ASSIGNED TASK:
Nothing outside the lines below from the one containing "200 גרם קמח רגיל" through the one containing "Implantologija" is to be printed; print those exactly, ends included, and drop the pictures.

Extracted records:
◇ ◇ ◇ ◇ ◇ ◇ ◇

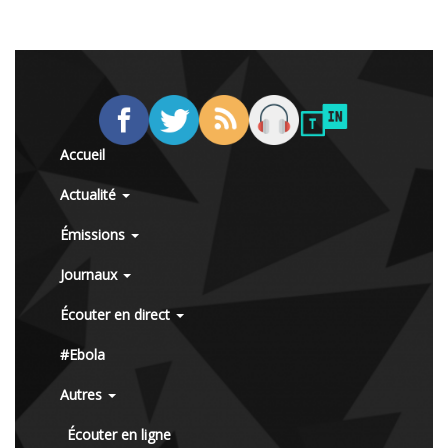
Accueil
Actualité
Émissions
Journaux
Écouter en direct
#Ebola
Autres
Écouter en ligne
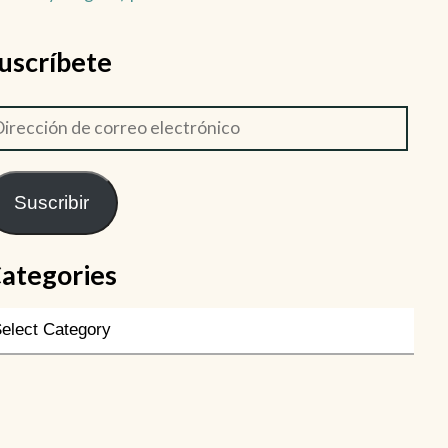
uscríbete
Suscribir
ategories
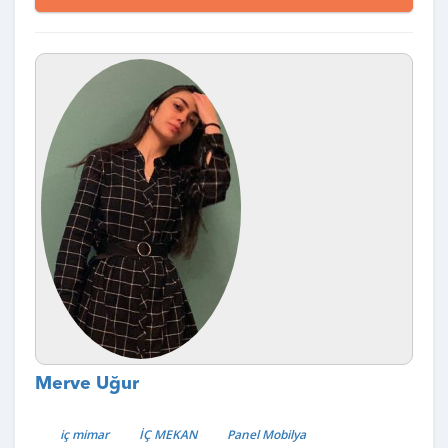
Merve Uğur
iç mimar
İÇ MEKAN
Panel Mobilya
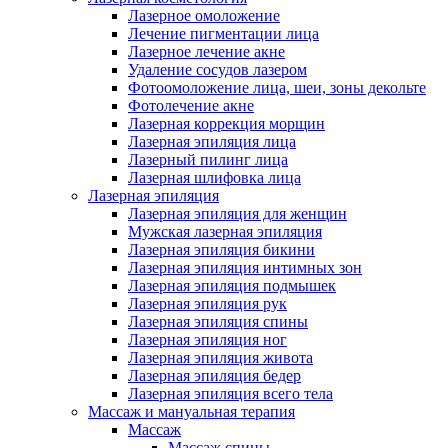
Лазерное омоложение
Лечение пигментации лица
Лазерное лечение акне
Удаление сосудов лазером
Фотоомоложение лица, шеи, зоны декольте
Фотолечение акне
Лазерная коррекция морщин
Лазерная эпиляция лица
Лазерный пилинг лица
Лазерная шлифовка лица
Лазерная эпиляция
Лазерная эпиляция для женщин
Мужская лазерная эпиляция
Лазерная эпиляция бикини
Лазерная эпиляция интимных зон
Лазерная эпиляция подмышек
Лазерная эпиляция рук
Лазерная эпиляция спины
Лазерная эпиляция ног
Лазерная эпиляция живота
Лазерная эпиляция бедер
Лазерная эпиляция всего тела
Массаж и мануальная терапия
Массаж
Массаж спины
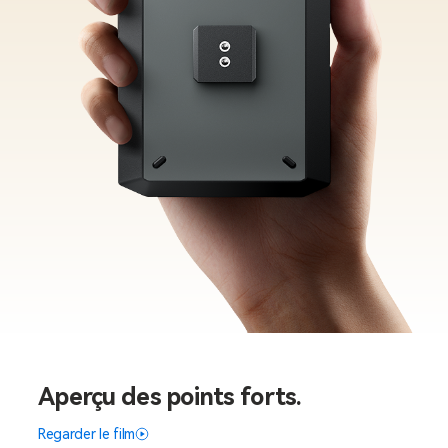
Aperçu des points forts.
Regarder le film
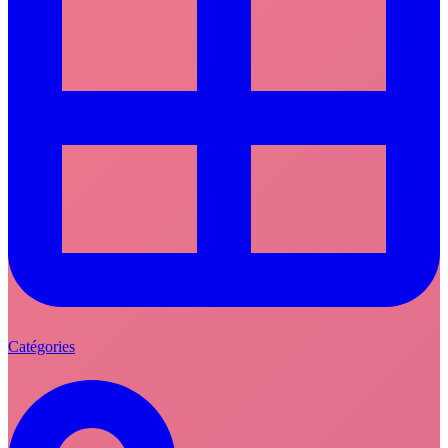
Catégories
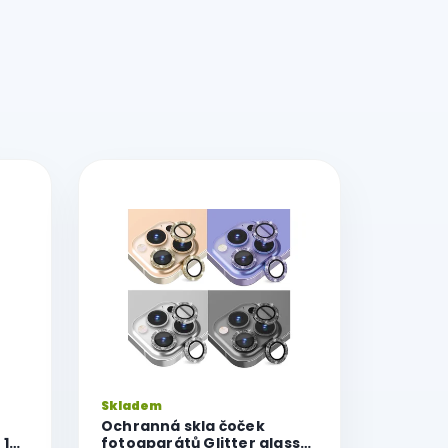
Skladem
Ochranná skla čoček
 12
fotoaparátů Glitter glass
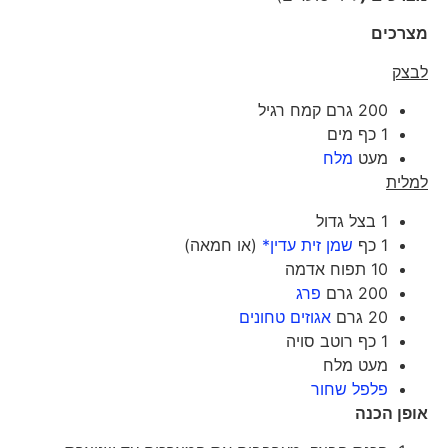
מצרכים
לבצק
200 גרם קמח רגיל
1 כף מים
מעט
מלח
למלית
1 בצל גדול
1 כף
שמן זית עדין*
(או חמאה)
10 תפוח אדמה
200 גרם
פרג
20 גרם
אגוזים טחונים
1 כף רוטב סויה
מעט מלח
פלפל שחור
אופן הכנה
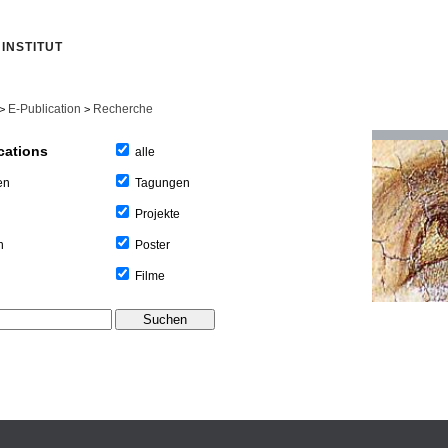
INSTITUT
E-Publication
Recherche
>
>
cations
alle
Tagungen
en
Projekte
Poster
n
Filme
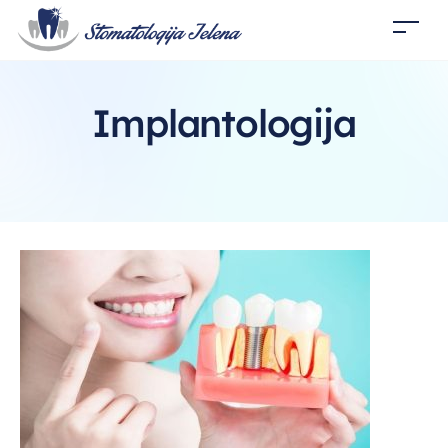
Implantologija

◇ ◇ ◇ ◇ ◇ ◇ ◇

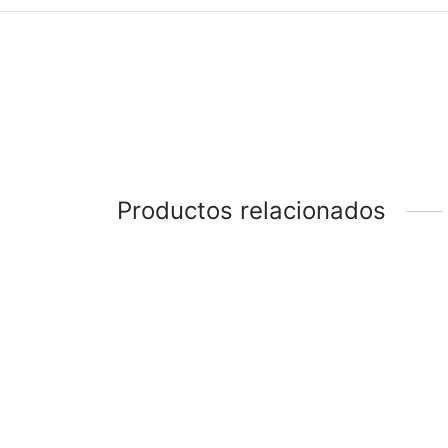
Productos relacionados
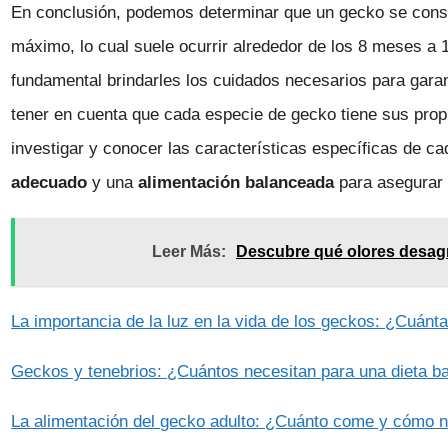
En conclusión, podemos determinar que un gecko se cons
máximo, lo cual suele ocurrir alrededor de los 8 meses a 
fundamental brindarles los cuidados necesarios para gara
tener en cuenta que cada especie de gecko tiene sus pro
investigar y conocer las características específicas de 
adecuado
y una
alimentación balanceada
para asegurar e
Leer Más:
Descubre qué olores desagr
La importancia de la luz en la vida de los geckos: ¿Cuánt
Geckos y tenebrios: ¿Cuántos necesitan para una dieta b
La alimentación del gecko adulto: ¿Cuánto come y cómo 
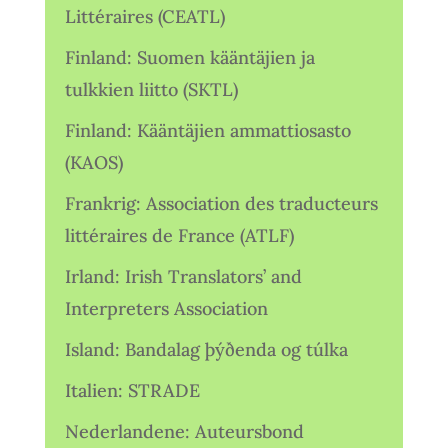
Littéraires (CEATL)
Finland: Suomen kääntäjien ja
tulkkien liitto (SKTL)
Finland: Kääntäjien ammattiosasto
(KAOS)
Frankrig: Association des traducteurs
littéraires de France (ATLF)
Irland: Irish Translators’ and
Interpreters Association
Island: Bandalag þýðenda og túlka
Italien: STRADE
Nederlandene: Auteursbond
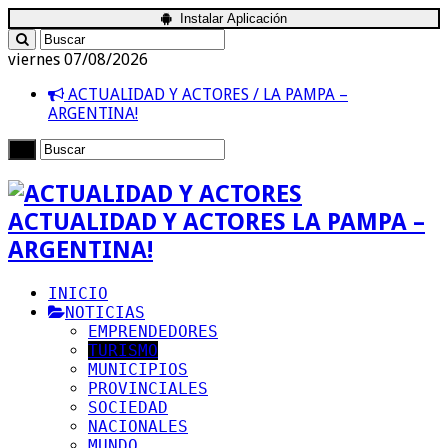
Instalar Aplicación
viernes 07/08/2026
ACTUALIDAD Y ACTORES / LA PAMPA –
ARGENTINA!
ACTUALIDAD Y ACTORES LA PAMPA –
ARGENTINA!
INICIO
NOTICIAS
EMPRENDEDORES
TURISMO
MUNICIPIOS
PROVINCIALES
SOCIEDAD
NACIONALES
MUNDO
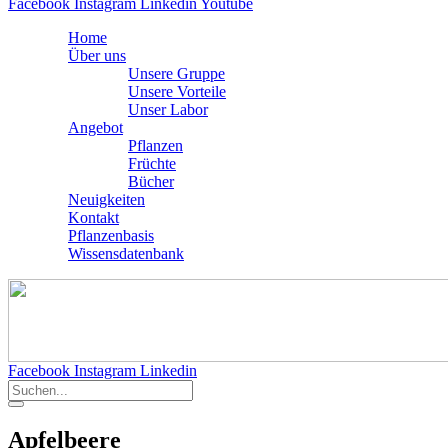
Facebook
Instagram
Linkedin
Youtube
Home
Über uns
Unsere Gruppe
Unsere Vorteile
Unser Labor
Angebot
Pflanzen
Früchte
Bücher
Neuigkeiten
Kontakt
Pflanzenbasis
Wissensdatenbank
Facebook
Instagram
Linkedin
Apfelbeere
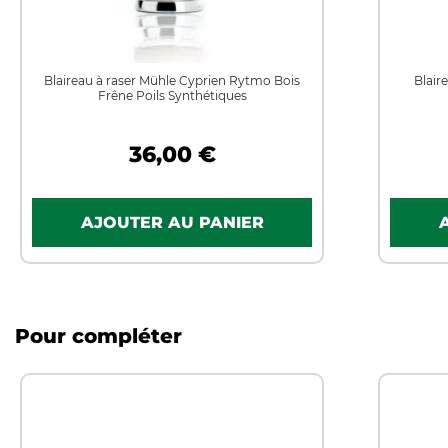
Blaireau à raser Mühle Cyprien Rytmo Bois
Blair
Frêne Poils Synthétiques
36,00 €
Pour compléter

◇ ◇ ◇ ◇ ◇ ◇ ◇

SOLUTION FOR THIS PROBLEM:
200 גרם קמח רגיל
1 כף מים
מעט
מלח
למלית
1 בצל גדול
1 כף
שמן זית עדין*
(או חמאה)
10 תפוח אדמה
200 גרם
פרג
20 גרם
אגוזים טחונים
1 כף רוטב סויה
מעט מלח
פלפל שחור
אופן הכנה
INSTITUT
E-Publication
Recherche
>
>
cations
alle
Tagungen
en
Projekte
Poster
n
Filme
Implantologija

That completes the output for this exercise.